EXERCISE BRIEF
Drop the images; return everything else in the listing below exactly.

SUPPLIED DATA
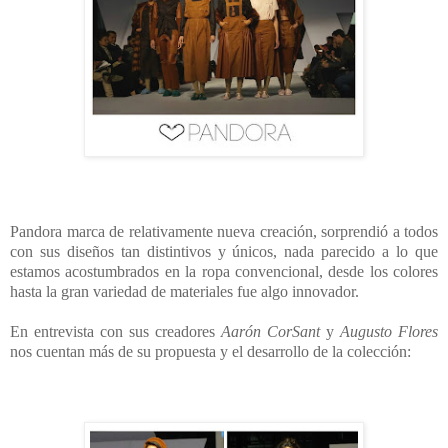
Pandora marca de relativamente nueva creación, sorprendió a todos
con sus diseños tan distintivos y únicos, nada parecido a lo que
estamos acostumbrados en la ropa convencional, desde los colores
hasta la gran variedad de materiales fue algo innovador.
En entrevista con sus creadores
Aarón CorSant
y
Augusto Flores
nos cuentan más de su propuesta y el desarrollo de la colección:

SOLUTION
Pandora marca de relativamente nueva creación, sorprendió a todos
con sus diseños tan distintivos y únicos, nada parecido a lo que
estamos acostumbrados en la ropa convencional, desde los colores
hasta la gran variedad de materiales fue algo innovador.
En entrevista con sus creadores
Aarón CorSant
y
Augusto Flores
nos cuentan más de su propuesta y el desarrollo de la colección:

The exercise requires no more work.